Rest assured that your questions are very good ones
You are right if you only consider the relationship between companies’ capitalisation and the value of the SP500 from a static situation. i.e. if you freeze time and all prices and then mathematically work it out.
But markets are dynamic and share prices are constantly moving. Therefore one can consider the relationship between the cumulative value of the various companies and the value of the SP500 index to be something like a rubber band where one pulls the other.
But like the proverbial chicken and egg situation, which move comes first! The reason for the dynamic nature of markets in general is because speculative participants believe that price should be somewhere other than where it is right now. This same principle applies also to the movement of indices. Although they are based on the value of the underlying shares, if the value of the shares is expected to be likely to move then the index value will also tend to move towards that foreseen future value of the shares rather than where they are right now.

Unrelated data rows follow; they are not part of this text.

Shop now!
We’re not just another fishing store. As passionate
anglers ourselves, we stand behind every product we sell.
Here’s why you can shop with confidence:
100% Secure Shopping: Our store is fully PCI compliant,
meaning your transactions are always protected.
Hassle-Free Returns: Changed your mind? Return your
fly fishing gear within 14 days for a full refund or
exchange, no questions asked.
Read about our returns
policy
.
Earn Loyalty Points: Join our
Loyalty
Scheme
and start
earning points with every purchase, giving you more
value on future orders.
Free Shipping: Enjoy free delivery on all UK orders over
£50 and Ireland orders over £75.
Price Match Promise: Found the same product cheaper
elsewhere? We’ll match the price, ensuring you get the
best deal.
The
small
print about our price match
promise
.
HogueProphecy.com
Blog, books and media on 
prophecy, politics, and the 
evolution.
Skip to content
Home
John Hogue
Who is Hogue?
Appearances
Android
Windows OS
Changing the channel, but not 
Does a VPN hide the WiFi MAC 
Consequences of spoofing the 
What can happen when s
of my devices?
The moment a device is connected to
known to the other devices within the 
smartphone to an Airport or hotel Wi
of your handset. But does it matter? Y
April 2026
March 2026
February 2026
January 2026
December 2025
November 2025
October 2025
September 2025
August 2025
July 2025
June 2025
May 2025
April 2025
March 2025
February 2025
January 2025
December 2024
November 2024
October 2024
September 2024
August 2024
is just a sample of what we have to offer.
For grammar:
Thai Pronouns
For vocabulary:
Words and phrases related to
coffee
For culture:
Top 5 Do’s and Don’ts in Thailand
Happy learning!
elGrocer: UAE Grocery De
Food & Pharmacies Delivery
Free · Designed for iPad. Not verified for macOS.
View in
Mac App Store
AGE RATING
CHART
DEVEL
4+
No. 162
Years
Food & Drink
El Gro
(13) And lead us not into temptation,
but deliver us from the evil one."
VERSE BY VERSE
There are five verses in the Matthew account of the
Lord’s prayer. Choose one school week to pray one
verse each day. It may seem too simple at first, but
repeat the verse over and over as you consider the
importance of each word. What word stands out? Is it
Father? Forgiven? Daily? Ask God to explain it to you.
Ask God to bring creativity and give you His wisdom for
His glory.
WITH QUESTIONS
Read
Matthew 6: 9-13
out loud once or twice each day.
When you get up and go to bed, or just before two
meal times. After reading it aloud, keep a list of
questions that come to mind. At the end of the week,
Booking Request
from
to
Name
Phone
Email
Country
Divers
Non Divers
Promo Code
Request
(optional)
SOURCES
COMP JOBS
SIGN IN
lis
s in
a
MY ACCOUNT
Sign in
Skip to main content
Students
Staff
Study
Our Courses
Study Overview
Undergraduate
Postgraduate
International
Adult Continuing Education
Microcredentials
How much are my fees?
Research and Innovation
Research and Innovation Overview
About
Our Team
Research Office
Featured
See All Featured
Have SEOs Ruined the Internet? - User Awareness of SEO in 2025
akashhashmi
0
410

It may be that computer models are constantly and continually recalculating the value of the index as each individual component share price moves, but the index would surely pre-empt the move in individual shares, especially when some fundamental factor is seen to affect the overall stock market such as interest rate changes, inflation, fiscal stimuli, etc.

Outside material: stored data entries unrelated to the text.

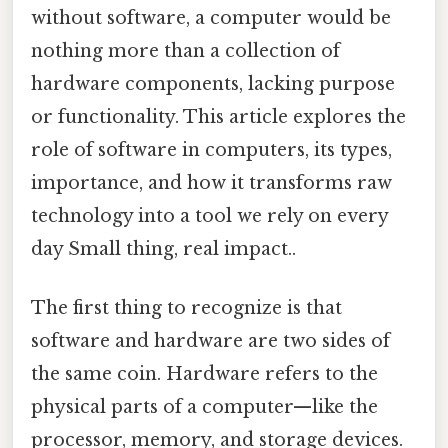
without software, a computer would be
nothing more than a collection of
hardware components, lacking purpose
or functionality. This article explores the
role of software in computers, its types,
importance, and how it transforms raw
technology into a tool we rely on every
day Small thing, real impact..
The first thing to recognize is that
software and hardware are two sides of
the same coin. Hardware refers to the
physical parts of a computer—like the
processor, memory, and storage devices.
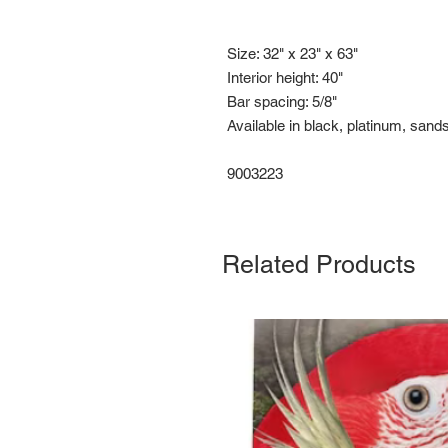
Size: 32" x 23" x 63"
Interior height: 40"
Bar spacing: 5/8"
Available in black, platinum, sand
9003223
Related Products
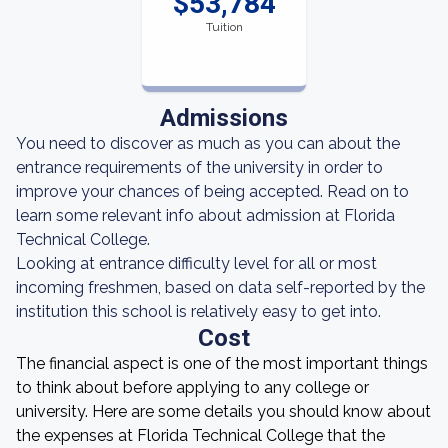
$53,784
Tuition
Admissions
You need to discover as much as you can about the
entrance requirements of the university in order to
improve your chances of being accepted. Read on to
learn some relevant info about admission at Florida
Technical College.
Looking at entrance difficulty level for all or most
incoming freshmen, based on data self-reported by the
institution this school is relatively easy to get into.
Cost
The financial aspect is one of the most important things
to think about before applying to any college or
university. Here are some details you should know about
the expenses at Florida Technical College that the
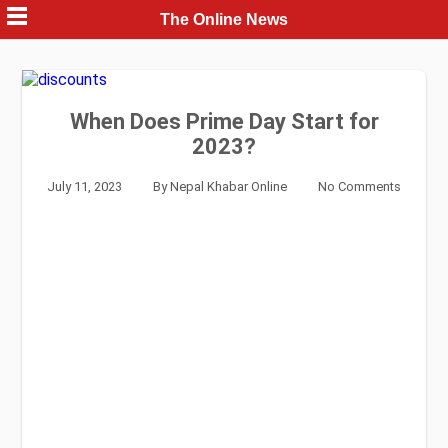
Skip
The Online News
to
content
When Does Prime Day Start for
2023?
July 11, 2023
By
Nepal Khabar Online
No Comments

In theory, one could argue that if the index is out of synch with the weighted value of the actual component company values then arbitrage trading would bring them back in line with each other, and I guess at some point that would occur. But the physical process of actually buying and selling a portfolio of actual shares to mirror the index and benefit from a small incremental arbitrage gain would surely be expensive and somewhat inaccurate in constantly moving markets.
Index trading is not my speciality at all and I may be totally wrong here and it may be that other members here like @krugman25 can answer you much better. But in principle, the elasticity that is generated by moving markets will allow flexibility for the indices to behave, to a greater or lesser extent, as though they were actually a commodity themselves and not just a mathematical formula.